----- The records
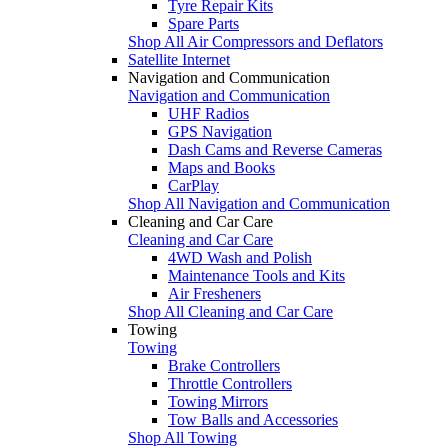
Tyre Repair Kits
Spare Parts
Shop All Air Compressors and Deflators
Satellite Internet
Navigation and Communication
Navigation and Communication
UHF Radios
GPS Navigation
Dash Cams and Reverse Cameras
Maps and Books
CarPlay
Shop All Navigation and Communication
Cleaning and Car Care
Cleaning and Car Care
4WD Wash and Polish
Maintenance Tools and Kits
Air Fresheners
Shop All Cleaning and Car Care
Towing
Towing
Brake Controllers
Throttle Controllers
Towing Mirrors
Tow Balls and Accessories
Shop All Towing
----------
----- The records
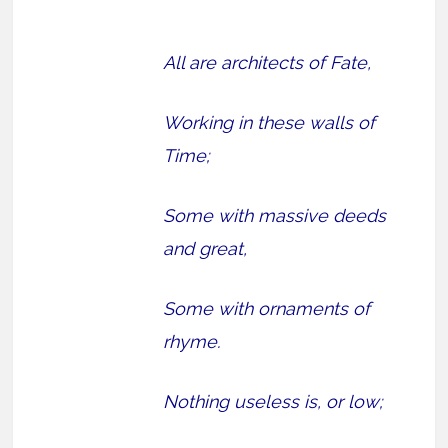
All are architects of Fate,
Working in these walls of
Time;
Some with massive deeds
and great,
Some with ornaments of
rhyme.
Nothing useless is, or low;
----------
----- The records
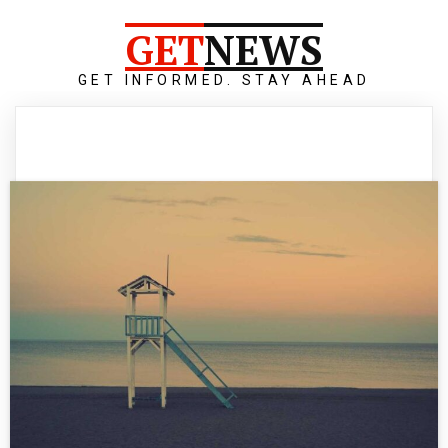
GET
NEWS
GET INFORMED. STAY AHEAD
----------
## Prompt
With the first line being the one containing "Shop All Air Compressors and Deflators" and the last line the one containing "Shop All Towing", transcribe exactly the lines above that fall in that range.

## Written solution
Shop All Air Compressors and Deflators
Satellite Internet
Navigation and Communication
Navigation and Communication
UHF Radios
GPS Navigation
Dash Cams and Reverse Cameras
Maps and Books
CarPlay
Shop All Navigation and Communication
Cleaning and Car Care
Cleaning and Car Care
4WD Wash and Polish
Maintenance Tools and Kits
Air Fresheners
Shop All Cleaning and Car Care
Towing
Towing
Brake Controllers
Throttle Controllers
Towing Mirrors
Tow Balls and Accessories
Shop All Towing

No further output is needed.